"""
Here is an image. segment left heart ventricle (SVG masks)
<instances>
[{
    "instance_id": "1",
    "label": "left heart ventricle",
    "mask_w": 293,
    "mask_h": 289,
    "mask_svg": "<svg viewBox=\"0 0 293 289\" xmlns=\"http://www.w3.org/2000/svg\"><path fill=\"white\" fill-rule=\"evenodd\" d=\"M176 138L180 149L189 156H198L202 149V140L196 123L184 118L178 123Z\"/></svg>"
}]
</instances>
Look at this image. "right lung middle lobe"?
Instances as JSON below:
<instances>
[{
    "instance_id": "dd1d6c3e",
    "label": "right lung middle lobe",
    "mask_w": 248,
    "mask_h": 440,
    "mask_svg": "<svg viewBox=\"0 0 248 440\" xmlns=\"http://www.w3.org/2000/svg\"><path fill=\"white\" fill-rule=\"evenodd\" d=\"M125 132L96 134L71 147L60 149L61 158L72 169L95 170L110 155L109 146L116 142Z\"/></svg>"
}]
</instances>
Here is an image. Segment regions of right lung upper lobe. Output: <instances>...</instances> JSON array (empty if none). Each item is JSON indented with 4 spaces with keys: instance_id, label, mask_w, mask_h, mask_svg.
"""
"""
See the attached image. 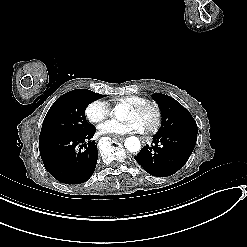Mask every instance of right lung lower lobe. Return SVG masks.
"""
"""
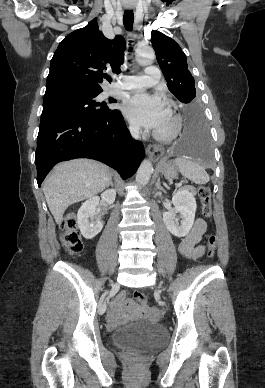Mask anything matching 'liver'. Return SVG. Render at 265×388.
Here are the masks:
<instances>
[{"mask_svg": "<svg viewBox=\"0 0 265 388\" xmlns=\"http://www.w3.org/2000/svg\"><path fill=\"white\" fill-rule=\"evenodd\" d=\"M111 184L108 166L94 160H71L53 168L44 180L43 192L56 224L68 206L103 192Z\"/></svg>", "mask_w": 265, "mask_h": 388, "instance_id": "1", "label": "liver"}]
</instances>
"""
From the entries above, extract only the lines running from the one containing "Look at this" through the one containing "Here is an image. Segment regions", inclusive.

» Result below
Look at this image. "right lung middle lobe"?
Instances as JSON below:
<instances>
[{
    "instance_id": "dd1d6c3e",
    "label": "right lung middle lobe",
    "mask_w": 248,
    "mask_h": 440,
    "mask_svg": "<svg viewBox=\"0 0 248 440\" xmlns=\"http://www.w3.org/2000/svg\"><path fill=\"white\" fill-rule=\"evenodd\" d=\"M125 132L96 134L71 147L60 149L61 158L72 169L95 170L110 155L109 146L116 142Z\"/></svg>"
}]
</instances>
Here is an image. Segment regions of right lung upper lobe. Output: <instances>...</instances> JSON array (empty if none). Each item is JSON indented with 4 spaces with keys: instance_id, label, mask_w, mask_h, mask_svg.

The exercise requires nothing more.